Author Pamela Druckerman: 100 Ways to a Better Bébé

If only we could look as cool as the French when we try to parent in their style.

On the heels of last year’s “Bringing Up Bébé,” author Pamela Druckerman offers up a companion piece to her book that explores the differences between American and French parenting styles.

“Bébé Day by Day: 100 Keys to French Parenting” arrives in bookstores on February 12—and Druckerman will be in Highland Park on February 15 to talk about the new book. Make It Better spoke with Druckerman about the books and the parenting styles they’re about:

How are you feeling about the new book?

For anyone who read “Bringing Up Bébé” and it resonated, this one is going to resonate too. The reason I wrote it (is because) I got so many wonderful letters asking me for more information or to be more specific about certain things, such as mealtime.

Do you feel like parents have to go all-in on the French approach or can you glean what you want from it and mix it in with your own style?

You can take what sounds right to you and leave the rest … this is a slender little book that is more a set of skills and ideas—a general framework that will empower people to make decisions for themselves.


Author Pamela Druckerman will be at the Highland Park Public Library (494 Laurel Ave.) Friday, Feb. 15 at 1 p.m. for a free discussion about her latest book, “Bébé Day by Day: 100 Keys to French Parenting.” Books will be available for purchase and Druckerman will be available for signing. 

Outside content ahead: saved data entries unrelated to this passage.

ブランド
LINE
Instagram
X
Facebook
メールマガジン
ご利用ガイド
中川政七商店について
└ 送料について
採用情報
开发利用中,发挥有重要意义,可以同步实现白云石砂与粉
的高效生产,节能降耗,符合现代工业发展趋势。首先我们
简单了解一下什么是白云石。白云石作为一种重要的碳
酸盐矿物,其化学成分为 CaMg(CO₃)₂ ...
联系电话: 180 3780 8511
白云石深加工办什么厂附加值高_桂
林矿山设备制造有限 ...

Since your first book, do you see any changes in either the French or American style? 

The French are becoming more American in their style of parenting. (Some) think that parenting used to be much better in France, and some of their traditions are now being lost.

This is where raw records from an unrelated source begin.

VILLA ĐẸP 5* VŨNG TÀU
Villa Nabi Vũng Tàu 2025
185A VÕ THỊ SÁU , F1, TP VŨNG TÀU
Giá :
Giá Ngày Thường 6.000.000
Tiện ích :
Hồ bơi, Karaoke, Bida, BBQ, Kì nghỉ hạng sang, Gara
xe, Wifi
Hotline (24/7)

In your first book you talk about the “cadre”—the French framework for the parenting ideal. That ideal is to set firm limits for kids, but allow freedom within those limits. Can the American style of parenting get there, given the intensity with which some of us approach it? 

We are a nation extremely responsive to research, and we’re quite evidence driven. I feel like a lot of what the French do by intuition or trial and error is the same here—there is a lot of overlap …  Americans are really craving a sort of common sense approach to parenting—things have gotten a little bit of control, and that’s why “Bringing Up Bébé” resonated with people. I hope that “Bébé Day by Day” spells out more directly what some of those (French) ideas are.

Parenting can be a competitive sport. Should parents first eschew the competition in order to implement some or any of the keys in the new book?

Of course we all want our kids to turn out well and be successful adults. But the quality of the 18 years we’re spending raising them and living together matters tremendously too—both for them and for us. Let’s take that into account as well. I think that focusing on the present a bit more might ease up the competition.